*** Opening SUPPLIED ENTRIES ***

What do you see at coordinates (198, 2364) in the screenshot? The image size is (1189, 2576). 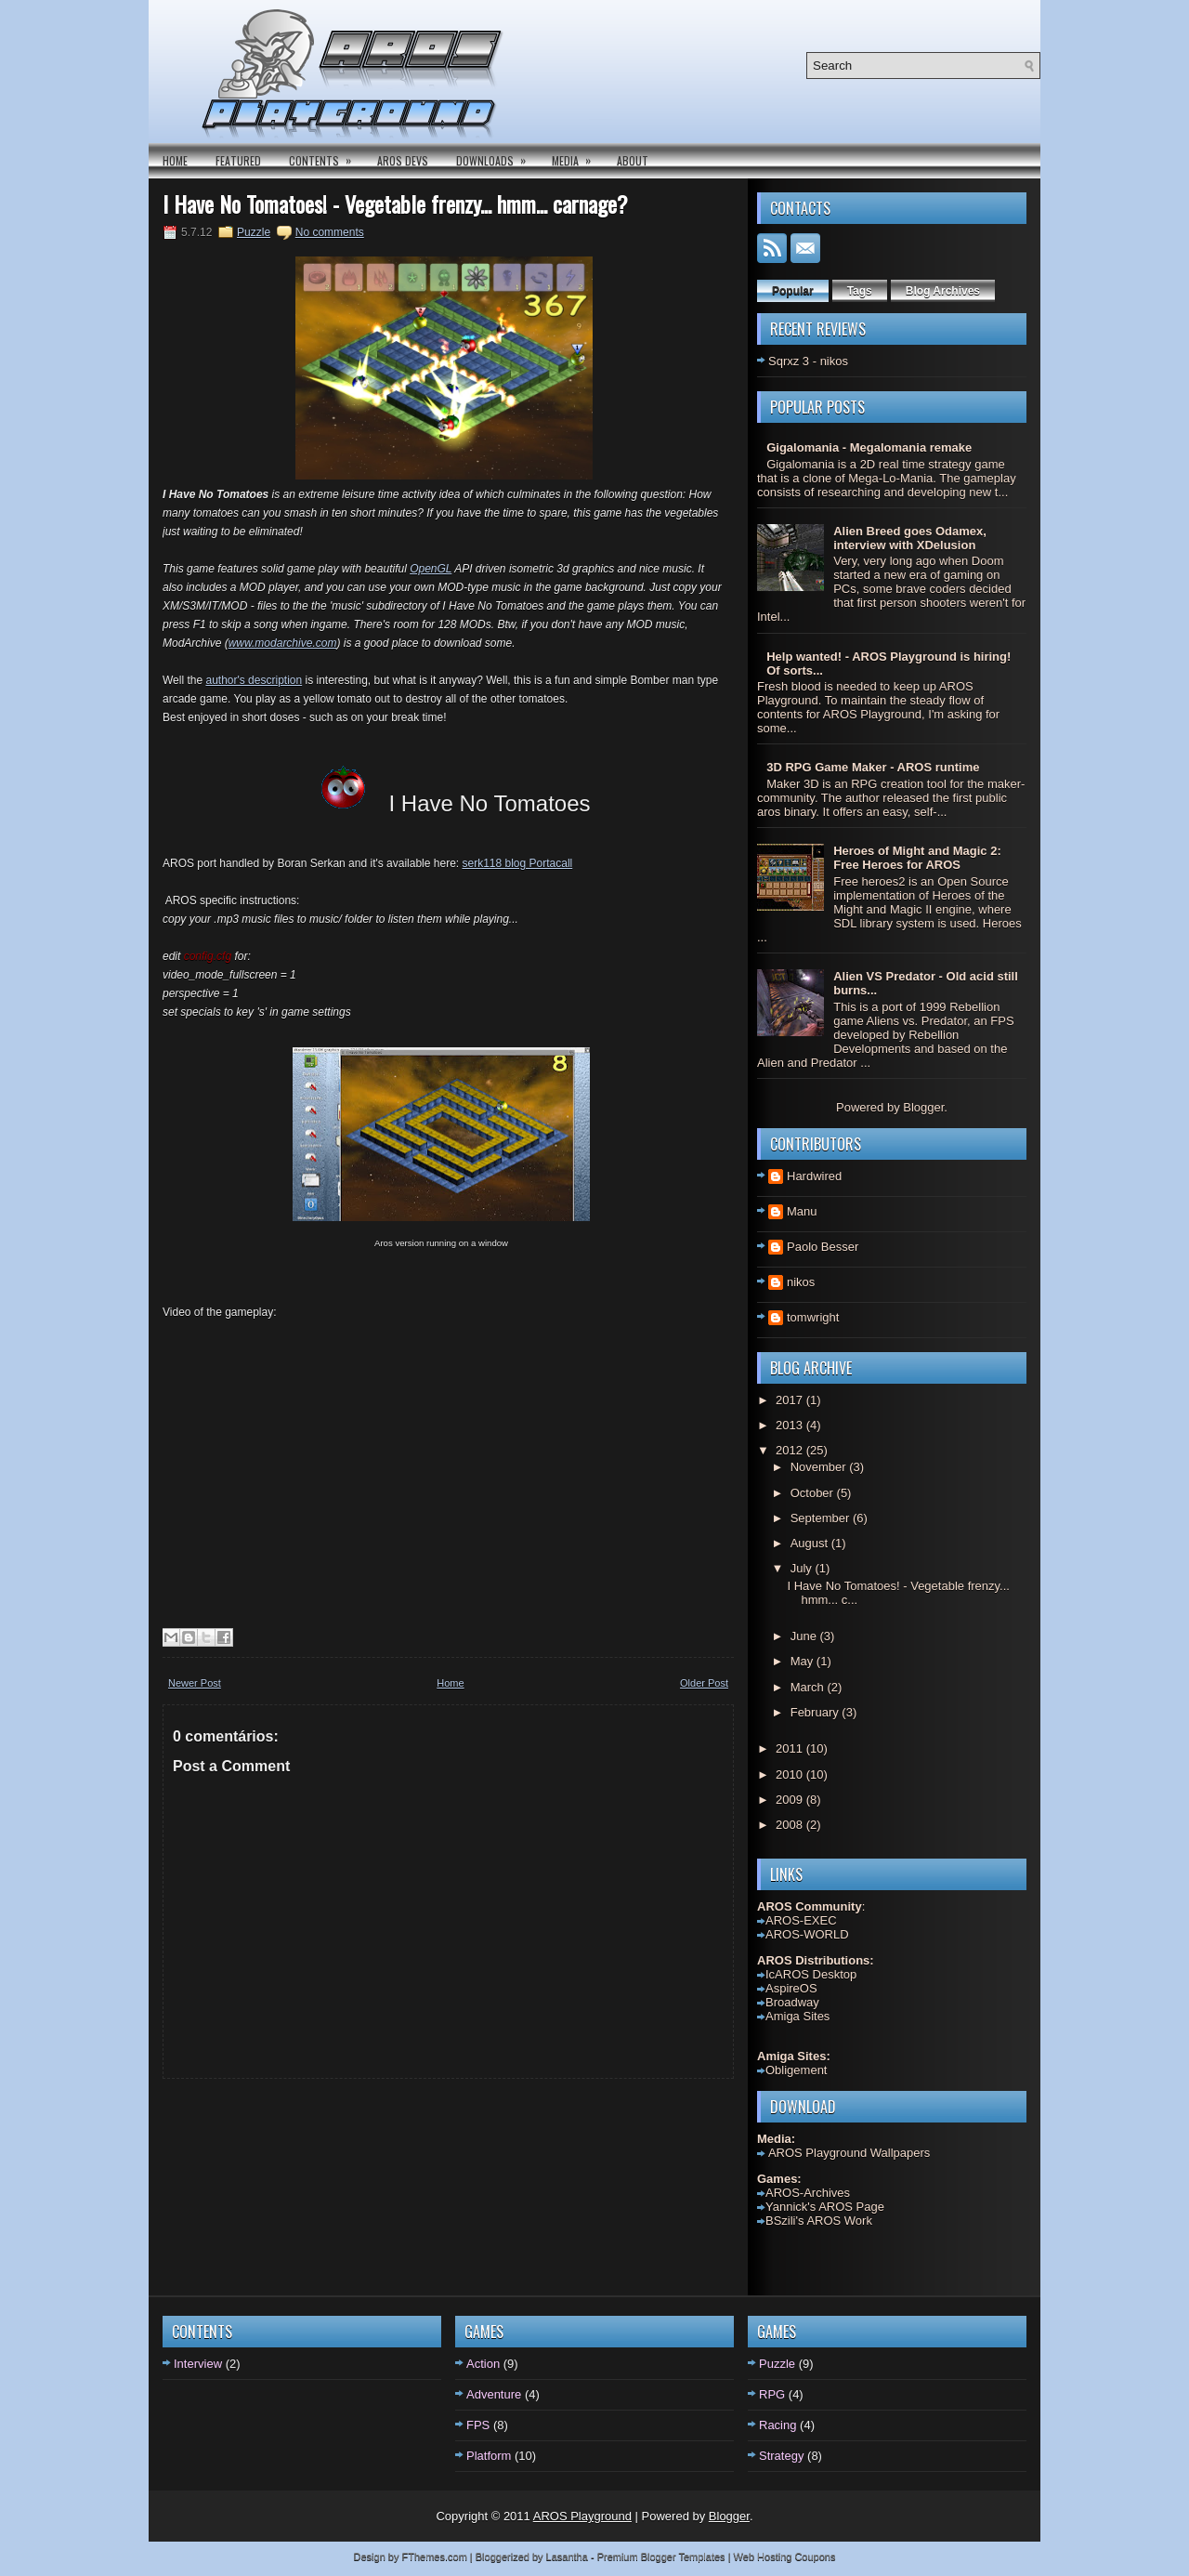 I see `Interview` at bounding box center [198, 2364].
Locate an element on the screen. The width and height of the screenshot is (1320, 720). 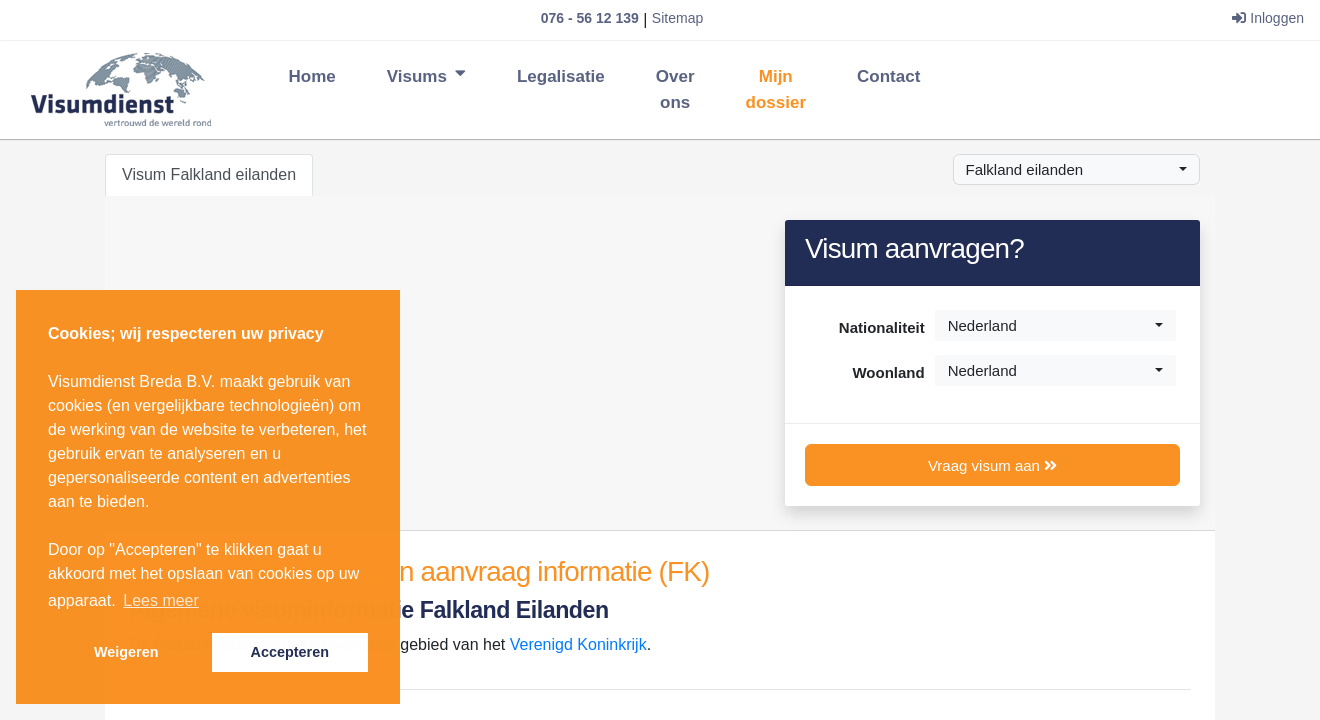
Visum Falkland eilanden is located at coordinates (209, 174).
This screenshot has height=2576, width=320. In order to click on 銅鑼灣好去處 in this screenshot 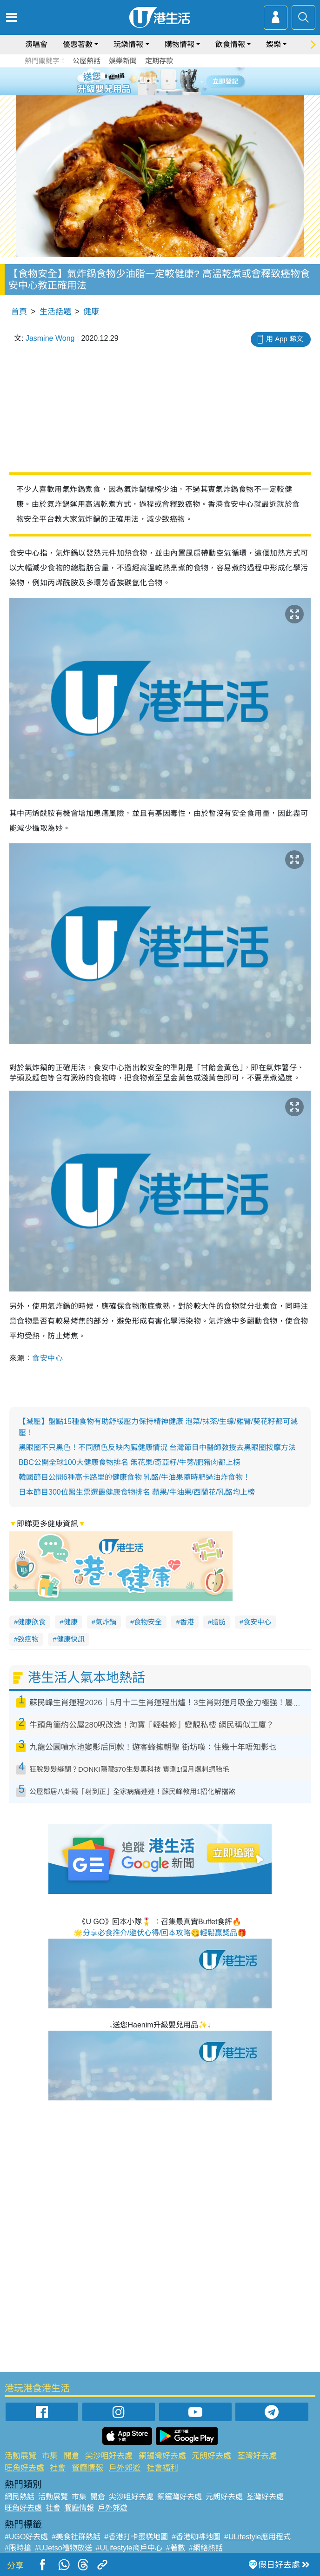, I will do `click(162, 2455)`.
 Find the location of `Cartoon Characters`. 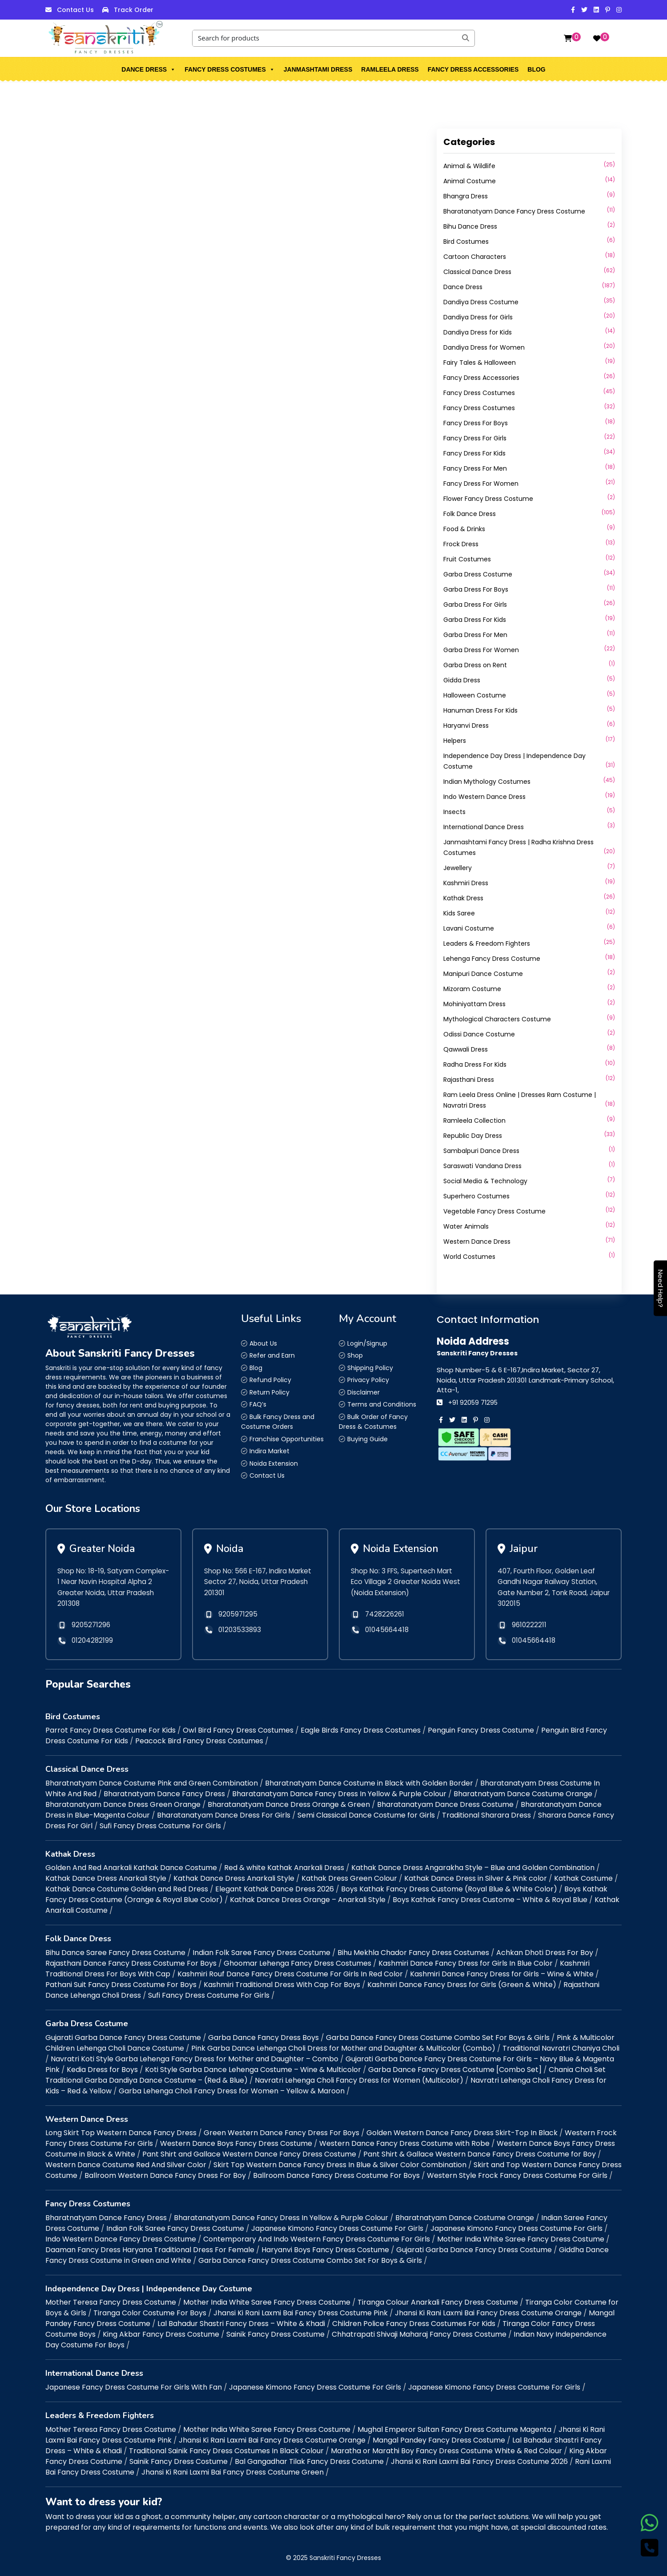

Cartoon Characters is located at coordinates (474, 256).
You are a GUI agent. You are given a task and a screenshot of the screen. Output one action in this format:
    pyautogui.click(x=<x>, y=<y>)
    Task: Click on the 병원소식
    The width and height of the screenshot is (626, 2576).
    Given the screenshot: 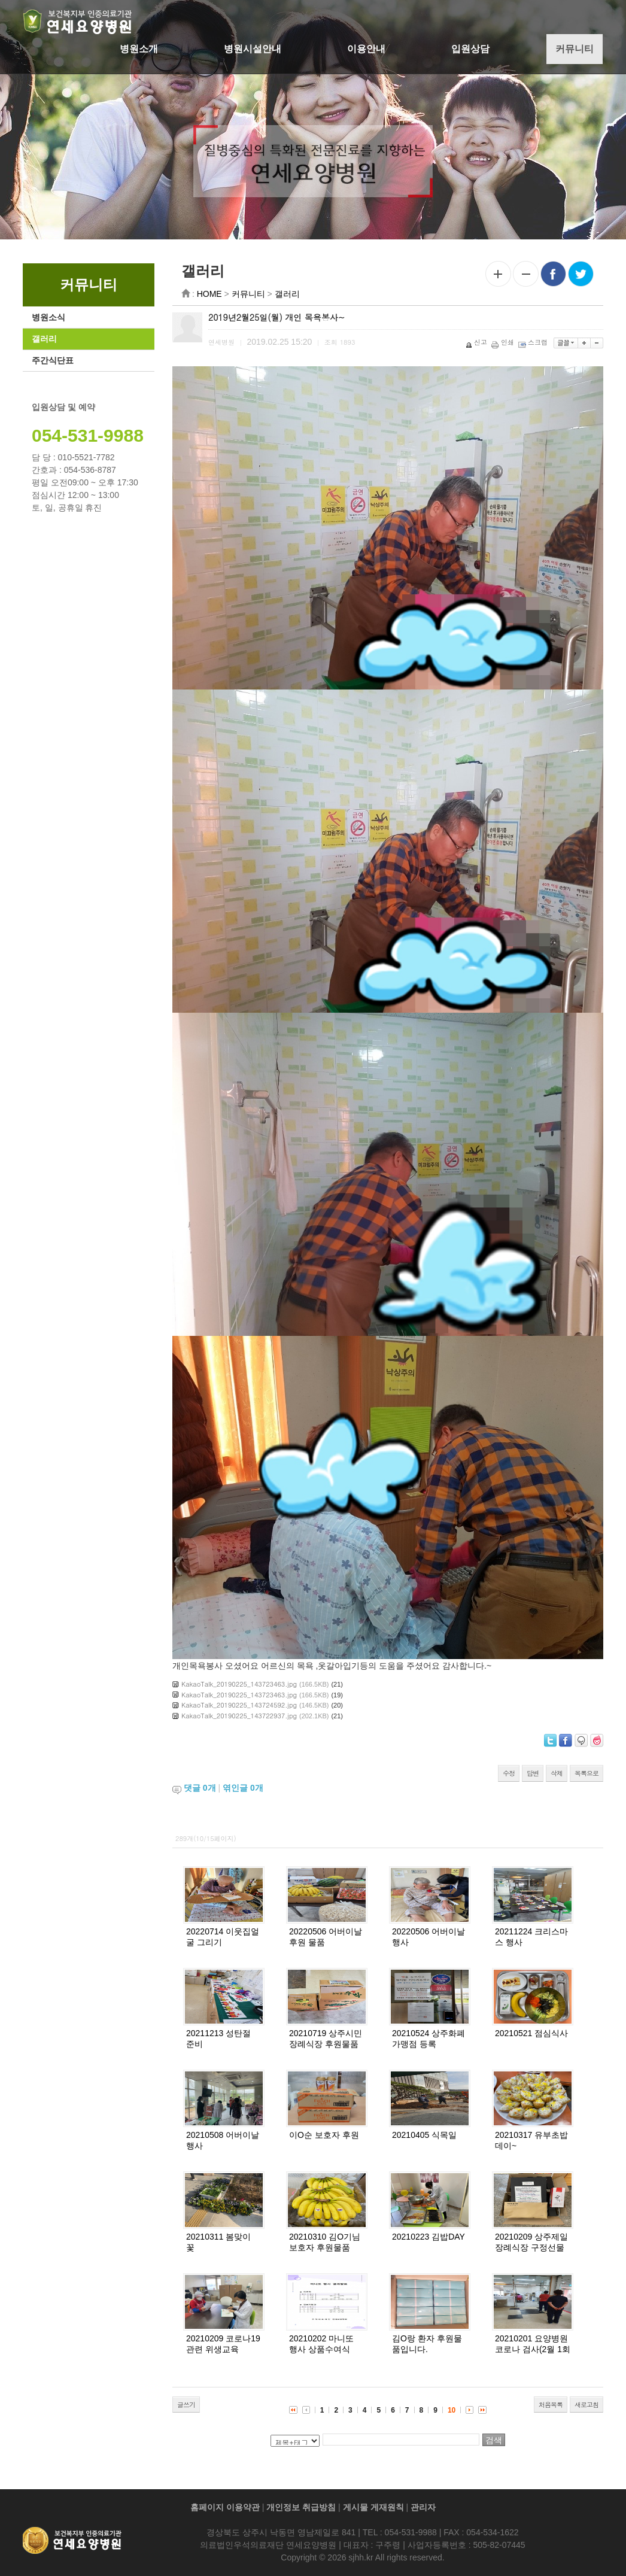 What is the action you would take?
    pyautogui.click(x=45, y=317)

*** Closing SUPPLIED ENTRIES ***

# [TASK BRIEF]
Skip every picture, and restate word for word only the lines above from the line containing "Find the location" to the line containing "The width and height of the screenshot is (626, 2576).", both of them included.

# [EXERCISE SOLUTION]
 Find the location of `Cartoon Characters`. 

Cartoon Characters is located at coordinates (474, 256).
You are a GUI agent. You are given a task and a screenshot of the screen. Output one action in this format:
    pyautogui.click(x=<x>, y=<y>)
    Task: Click on the 병원소식
    The width and height of the screenshot is (626, 2576).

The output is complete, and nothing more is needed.